Directions for this task: Set down each line of the material that follows, exactly, with no pictures.

---+---

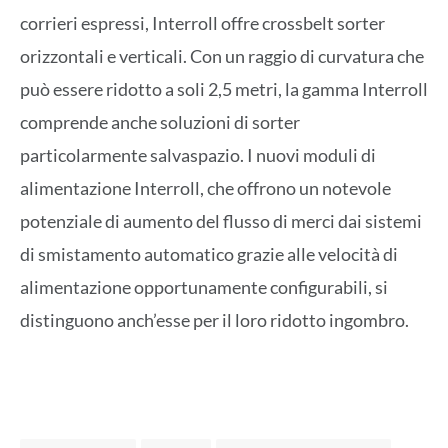
corrieri espressi, Interroll offre crossbelt sorter
orizzontali e verticali. Con un raggio di curvatura che
può essere ridotto a soli 2,5 metri, la gamma Interroll
comprende anche soluzioni di sorter
particolarmente salvaspazio. I nuovi moduli di
alimentazione Interroll, che offrono un notevole
potenziale di aumento del flusso di merci dai sistemi
di smistamento automatico grazie alle velocità di
alimentazione opportunamente configurabili, si
distinguono anch’esse per il loro ridotto ingombro.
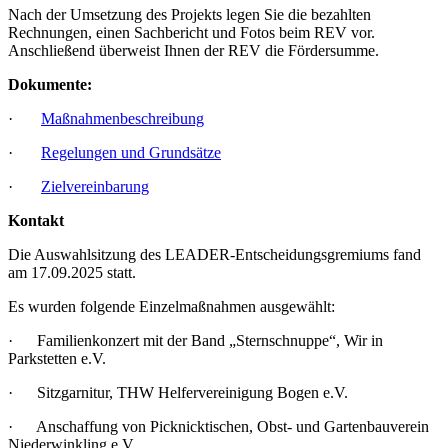
Nach der Umsetzung des Projekts legen Sie die bezahlten
Rechnungen, einen Sachbericht und Fotos beim REV vor.
Anschließend überweist Ihnen der REV die Fördersumme.
Dokumente:
·
Maßnahmenbeschreibung
·
Regelungen und Grundsätze
·
Zielvereinbarung
Kontakt
Die Auswahlsitzung des LEADER-Entscheidungsgremiums fand
am 17.09.2025 statt.
Es wurden folgende Einzelmaßnahmen ausgewählt:
· Familienkonzert mit der Band „Sternschnuppe“, Wir in
Parkstetten e.V.
· Sitzgarnitur, THW Helfervereinigung Bogen e.V.
· Anschaffung von Picknicktischen, Obst- und Gartenbauverein
Niederwinkling e.V.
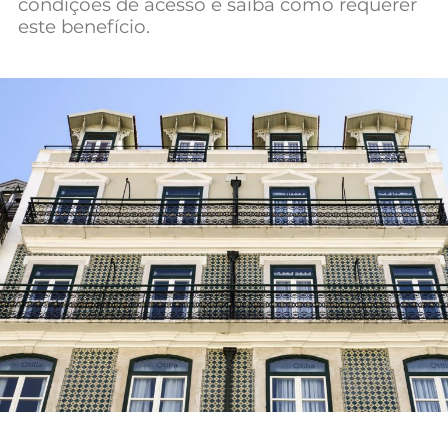
condições de acesso e saiba como requerer
Mundial 2026
este benefício.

---+---

Result below:
corrieri espressi, Interroll offre crossbelt sorter
orizzontali e verticali. Con un raggio di curvatura che
può essere ridotto a soli 2,5 metri, la gamma Interroll
comprende anche soluzioni di sorter
particolarmente salvaspazio. I nuovi moduli di
alimentazione Interroll, che offrono un notevole
potenziale di aumento del flusso di merci dai sistemi
di smistamento automatico grazie alle velocità di
alimentazione opportunamente configurabili, si
distinguono anch’esse per il loro ridotto ingombro.
Nach der Umsetzung des Projekts legen Sie die bezahlten
Rechnungen, einen Sachbericht und Fotos beim REV vor.
Anschließend überweist Ihnen der REV die Fördersumme.
Dokumente:
·
Maßnahmenbeschreibung
·
Regelungen und Grundsätze
·
Zielvereinbarung
Kontakt
Die Auswahlsitzung des LEADER-Entscheidungsgremiums fand
am 17.09.2025 statt.
Es wurden folgende Einzelmaßnahmen ausgewählt:
· Familienkonzert mit der Band „Sternschnuppe“, Wir in
Parkstetten e.V.
· Sitzgarnitur, THW Helfervereinigung Bogen e.V.
· Anschaffung von Picknicktischen, Obst- und Gartenbauverein
Niederwinkling e.V.
condições de acesso e saiba como requerer
Mundial 2026
este benefício.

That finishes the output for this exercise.